Beta-1,3-galactosyltransferase 5 is an enzyme that in humans is encoded by the B3GALT5 gene.

This gene is a member of the beta-1,3-galactosyltransferase (beta3GalT) gene family. This family encodes type II membrane-bound glycoproteins with diverse enzymatic functions using different donor substrates (UDP-galactose and UDP-N-acetylglucosamine) and different acceptor sugars (N-acetylglucosamine, galactose, N-acetylgalactosamine). The beta3GalT genes are distantly related to the Drosophila Brainiac gene and have the protein coding sequence contained in a single exon. The beta3GalT proteins also contain conserved sequences not found in the beta4GalT or alpha3GalT proteins.
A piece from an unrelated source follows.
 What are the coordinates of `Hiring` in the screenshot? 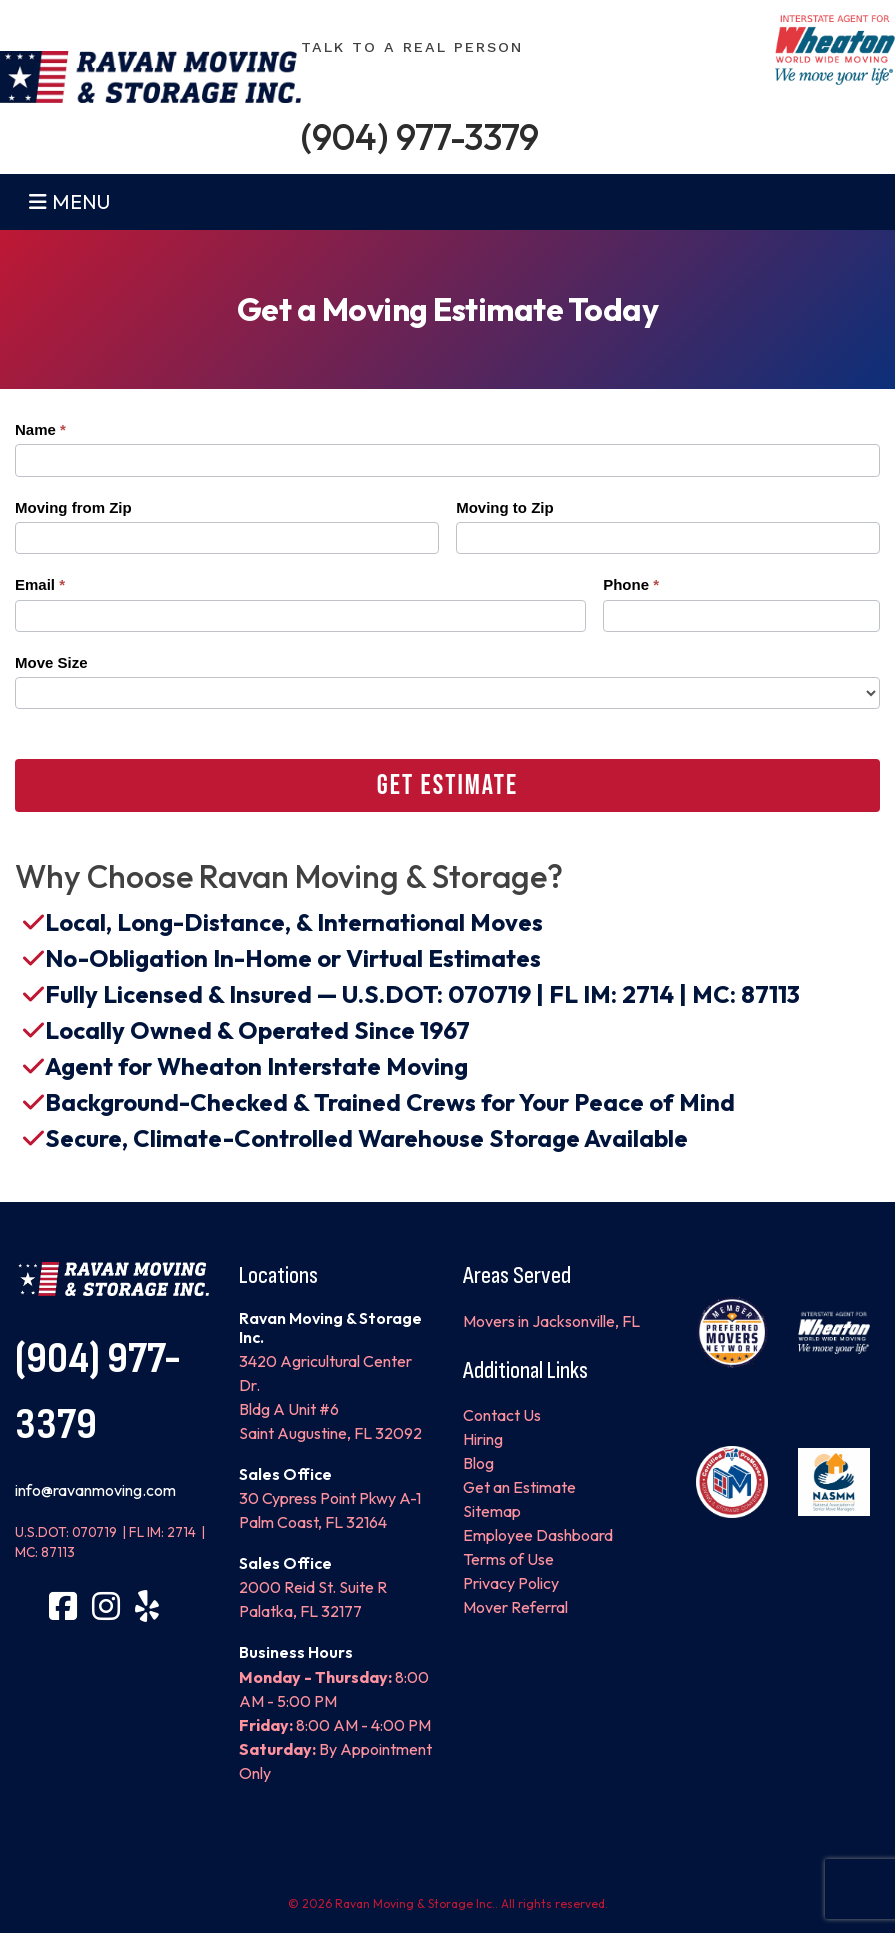 It's located at (483, 1439).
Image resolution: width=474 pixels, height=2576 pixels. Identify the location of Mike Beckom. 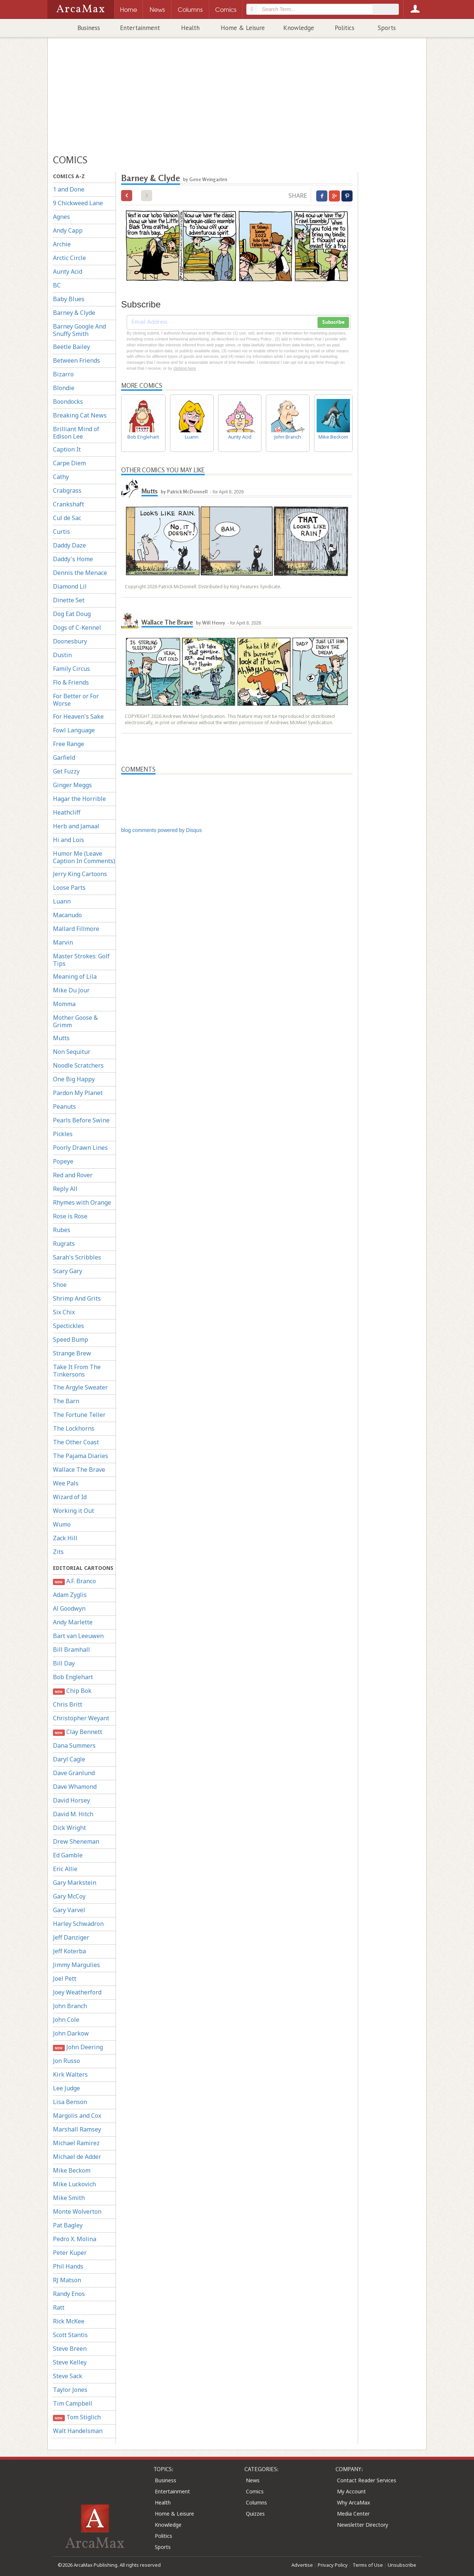 (71, 2170).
The carbohydrate chains synthesized by these enzymes are designated as type 1, whereas beta4GalT enzymes synthesize type 2 carbohydrate chains. The ratio of type 1:type 2 chains changes during embryogenesis. By sequence similarity, the beta3GalT genes fall into at least two groups: beta3GalT4 and 4 other beta3GalT genes (beta3GalT1-3, beta3GalT5). This gene encodes the most probable candidate for synthesis of the type 1 Lewis antigens which are frequently found to be elevated in gastrointestinal and pancreatic cancers. The encoded protein is inactive with N-linked glycoproteins and functions in mucin glycosylation. Five transcript variants have been described which differ in the 5' UTR. All transcript variants encode an identical protein.